* _Problem to work on_: Scan the data below and copy each line where "sandály" occurs.

* _Given records_:
▬▬▬▬▬▬
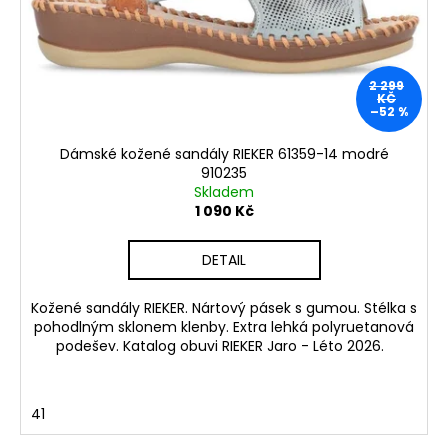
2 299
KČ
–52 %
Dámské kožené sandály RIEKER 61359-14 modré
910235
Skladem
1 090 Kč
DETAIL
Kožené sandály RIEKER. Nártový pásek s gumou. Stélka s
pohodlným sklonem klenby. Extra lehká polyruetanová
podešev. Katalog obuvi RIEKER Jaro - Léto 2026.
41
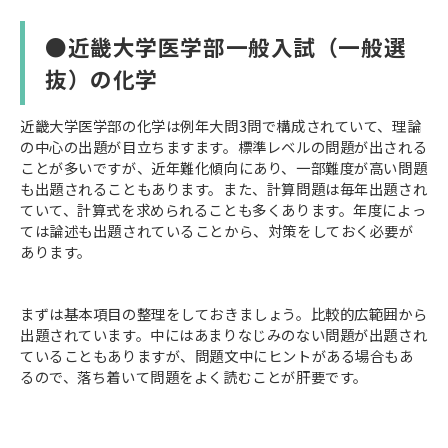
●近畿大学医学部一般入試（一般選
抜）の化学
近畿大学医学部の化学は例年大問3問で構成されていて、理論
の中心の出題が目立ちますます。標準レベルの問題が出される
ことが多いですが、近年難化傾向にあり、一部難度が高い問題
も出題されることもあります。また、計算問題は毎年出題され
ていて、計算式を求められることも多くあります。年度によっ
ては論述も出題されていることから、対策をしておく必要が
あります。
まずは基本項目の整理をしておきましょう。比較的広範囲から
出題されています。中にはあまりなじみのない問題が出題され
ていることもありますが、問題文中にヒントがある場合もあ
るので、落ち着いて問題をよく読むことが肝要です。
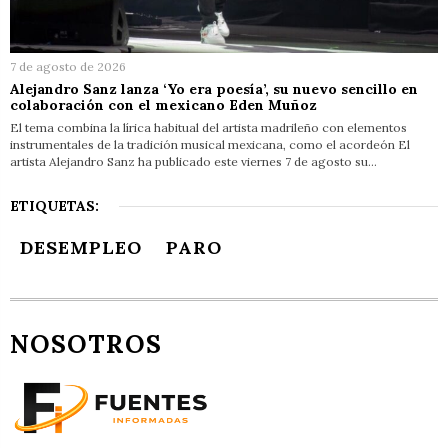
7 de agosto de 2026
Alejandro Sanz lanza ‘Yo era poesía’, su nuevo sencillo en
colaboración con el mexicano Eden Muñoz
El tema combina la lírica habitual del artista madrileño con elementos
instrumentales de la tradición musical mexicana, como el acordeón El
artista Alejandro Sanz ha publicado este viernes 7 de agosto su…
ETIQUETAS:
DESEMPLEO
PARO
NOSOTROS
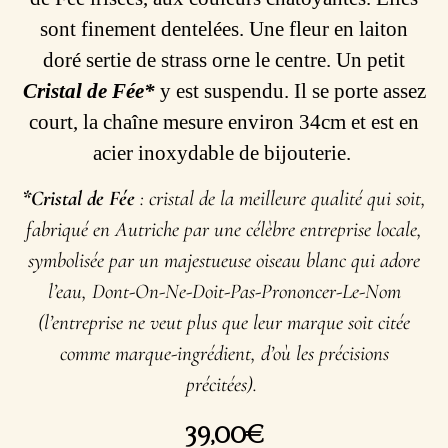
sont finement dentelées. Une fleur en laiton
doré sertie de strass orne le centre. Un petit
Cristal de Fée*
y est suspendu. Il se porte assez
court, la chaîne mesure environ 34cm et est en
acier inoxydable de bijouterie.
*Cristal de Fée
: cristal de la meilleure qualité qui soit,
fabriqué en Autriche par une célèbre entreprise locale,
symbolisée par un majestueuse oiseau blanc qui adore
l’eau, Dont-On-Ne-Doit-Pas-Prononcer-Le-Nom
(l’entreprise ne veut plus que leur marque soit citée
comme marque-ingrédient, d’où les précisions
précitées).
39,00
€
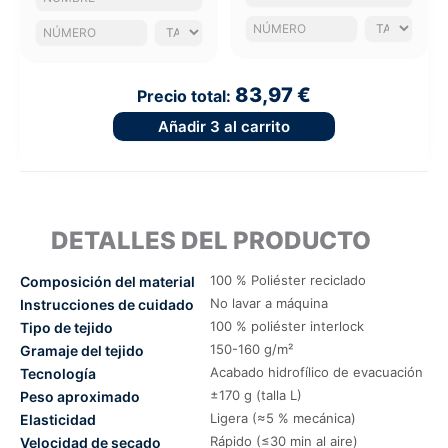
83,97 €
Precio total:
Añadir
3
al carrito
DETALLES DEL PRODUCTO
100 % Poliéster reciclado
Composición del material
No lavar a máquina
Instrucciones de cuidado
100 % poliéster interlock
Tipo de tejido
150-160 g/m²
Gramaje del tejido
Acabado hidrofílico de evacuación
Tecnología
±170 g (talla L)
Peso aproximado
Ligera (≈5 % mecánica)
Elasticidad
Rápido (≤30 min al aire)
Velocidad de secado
▬▬▬▬▬▬
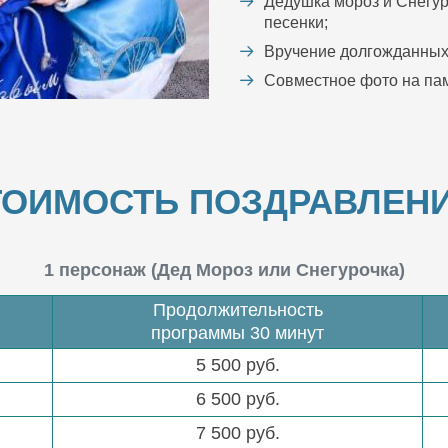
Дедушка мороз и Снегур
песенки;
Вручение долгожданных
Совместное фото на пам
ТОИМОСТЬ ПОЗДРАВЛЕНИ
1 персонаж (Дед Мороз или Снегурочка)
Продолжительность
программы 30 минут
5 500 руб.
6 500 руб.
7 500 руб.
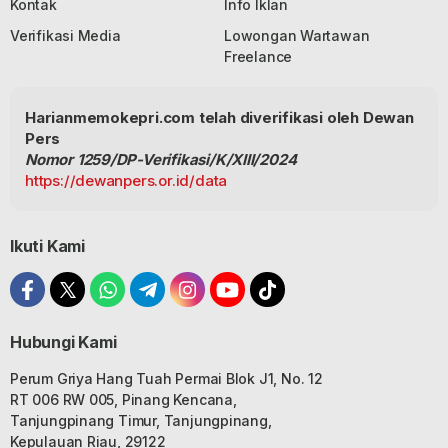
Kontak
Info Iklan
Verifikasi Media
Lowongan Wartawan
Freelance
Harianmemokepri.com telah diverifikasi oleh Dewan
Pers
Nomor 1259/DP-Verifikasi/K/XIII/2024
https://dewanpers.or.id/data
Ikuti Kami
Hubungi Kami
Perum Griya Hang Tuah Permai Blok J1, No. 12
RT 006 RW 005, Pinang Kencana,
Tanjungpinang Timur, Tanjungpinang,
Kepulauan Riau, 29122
▬▬▬▬▬▬
* _Answer area_:
Dámské kožené sandály RIEKER 61359-14 modré
Kožené sandály RIEKER. Nártový pásek s gumou. Stélka s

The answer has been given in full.